I will begin packing all of the technical and personal items tomorrow to prepare for departure to the Save the Children offices in Bangladesh and Myanmar (formally, and still recognized by many nations, as Burma). These are both return visits for myself, the fourth for Bangladesh, and the second for Myanmar.
My first air flight across either ocean was to Bangladesh in October 2005. It also became my first of what would eventually become my three round-the-globe trips. Upon departure from Bangladesh on that trip, I visited Istanbul, Turkey for a Monitoring and Evaluation (M&E) conference to present mobile data collection using small hand-held computers called Personal Digital Assistants (PDA’s) to the Save the Children USA Middle East and Asia M&E representatives.
I went to Bangladesh to provide an assessment for this office on behalf of Save the Children USA Wesport IT to see if PDA’s could help in their combined USAID funded maternal-child health and nutrition (MCHN) and Food Security programs. The office had been deploying a USAID-funded program that provided health care for pregnant mothers and subsequent care for mothers and their children under two years of age. In the Barisal area that I visited Save the Children had identified that child mortality was significant for that age group of children. It, of course, all starts with caring for the child AND the mother before the child’s birth.

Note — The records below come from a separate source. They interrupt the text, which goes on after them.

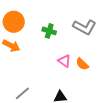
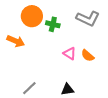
orange circle: (14, 22) -> (32, 16), moved

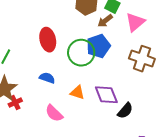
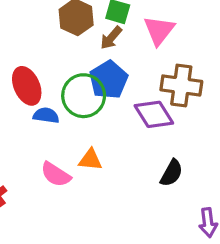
blue semicircle: (47, 78) -> (46, 115), moved
purple diamond: (106, 95) -> (154, 114), moved
pink semicircle: (54, 113) -> (56, 174), moved

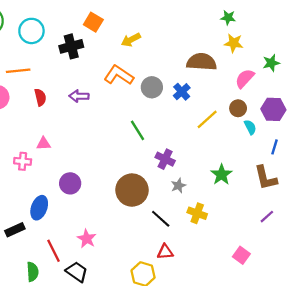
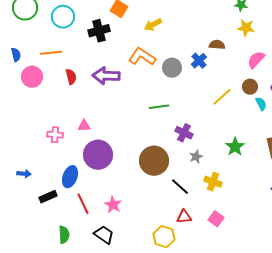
brown semicircle: (202, 62) -> (217, 45), size x0.6
blue cross: (182, 92) -> (199, 61), moved
purple arrow: (79, 96) -> (106, 76), size x1.5
green line: (138, 130) -> (159, 107), turned -66
pink triangle: (44, 144) -> (84, 126), moved
purple circle: (70, 183) -> (98, 155), size x1.5
red line: (54, 251) -> (83, 204), moved
pink square: (241, 255) -> (216, 219), moved

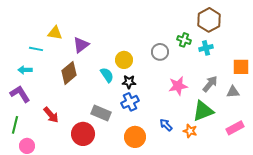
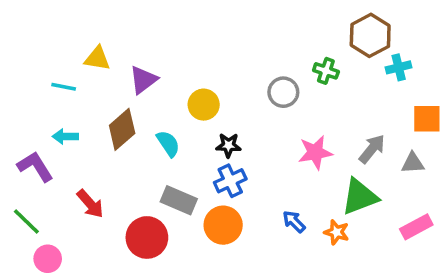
cyan cross: (206, 48) -> (399, 67), moved
yellow circle: (124, 60) -> (204, 105), moved
cyan arrow: (25, 70) -> (65, 136), moved
cyan semicircle: (107, 75) -> (168, 144), moved
green line: (15, 125) -> (26, 222), turned -60
orange circle: (135, 137) -> (223, 225), moved

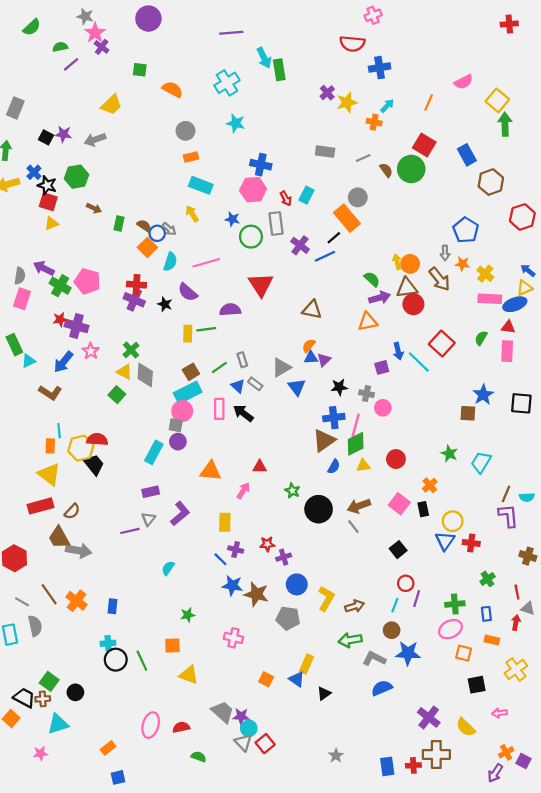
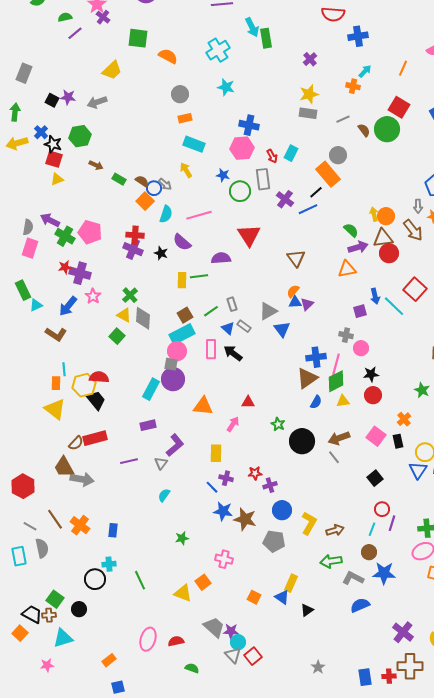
green square: (140, 70) -> (138, 38), size x1.5
yellow star: (347, 102) -> (309, 94), moved
green rectangle: (119, 224) -> (119, 179), turned -72
brown triangle: (312, 310) -> (296, 258), turned 42
black star: (339, 387) -> (371, 374), moved
purple circle: (178, 442) -> (173, 379), size x1.5
red rectangle: (41, 506) -> (95, 438), moved
gray triangle: (148, 519) -> (161, 463), moved
orange square: (172, 645) -> (203, 582), moved, turned -35
black circle: (116, 660) -> (95, 579), moved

The Jibon O Jibaka (meaning Life and Livelihood in the Bangla language) program involved a two-pronged approach. A mother could become registered for pre and ante natal health care by walking into one of over 1,000 community health clinics funded by save the Children and largely staffed by Save-trained community health volunteers (CHV). There, she and/or her baby, would be evaluated and provided appropriate care and guidance. Save the Children and other governmental and non-governmental organizations (NGO) are aware if you can give both the pregnant mother and the child medical and nutritional support during the first two years of life for the child, then they have an increased chance of survival to age five and beyond.
Once a mother is registered at a health clinic, she is also qualified to receive a monthly food ration for herself and her child consisting (as of my last trip in June 2007) of vitamin A-fortified cooking oil, whole wheat, and dried lentils. This latter part of the program would be where I would focus my PDA technology towards.
A challenge that the Jibon O Jibaka was encountering, was with the food ration distribution effort at the over 300 locations. It was seen that a technological barrier was emerging that was limiting the effectiveness of the program. Jibon O Jibaka distributed food to several hundred thousand mothers and their babies each month. Each mother would walk or ride to the nearest food distribution center to receive her ration. In order to validate each mother as a registered participant, each had been given a bar-coded registration card to present in order to receive her food distribution. Save the Children had developed a database of registrants which was placed on laptops at each of the distribution locations.
The issues appeared to be two-fold. First, often these food distribution locations had no electricity to run these computers or it was not dependable. So, paper records of each registrant accompanied the food commodities. These paper records significantly slowed the validation of the registrant with the effect of slowing down the distribution activities at that location. I recommended that PDA’s be used in conjunction with waist-mounted lithium-ion batter packs which extended the computerized validation and collection of records from a couple of hours (the average battery life of a laptop in tropical climate) to two to three days. We also explored use of a small modular bar code scanner inserted into the PDA to scan the mothers registration card to replace the larger hand held bar code scanner attached to the laptop.
The second hindrance to the program was that after the food distribution activity, all non-laptop gathered paper records had to be hand-typed into the database manually back at the district headquarters. The hand-typing of thousands of ration distribution records each month contributed to a large non-value added monthly interval of process time, further hindering expansion and effectiveness of the program.
Based on my recommendations after my initial assessment of October 2005, a pilot project with 15 PDA’s in March of 2006 followed with a small scale implementation in June 2007. The result was use of 150 PDA’s for the overall program. Additionally. a supply chain encompassing sytem called McAid(Mother and Child Aid) was developed cover all process and data aspects from commodity arrival at the loading dock to ration distribution.
Each PDA contained a pre-loaded instance (replicant) of the McAid database for each specific areas’ registrants. Instead of having to hand type in the paper records of the registrant food distribution activity, they are simply uploaded from each PDA to the main network-connected database in the district office after the distribution activity. We are looking to utilize the widespread cell phone network available in the region in order to reduce physical transportation of the PDA’s for data upload and download.
I am returning to Bangladesh to gather documentation of the process in order to possibly extend it to other Save the Child Food Security programs. Afterwards, I will travel to the Myanmar country office to followup on my work accomplished there last April.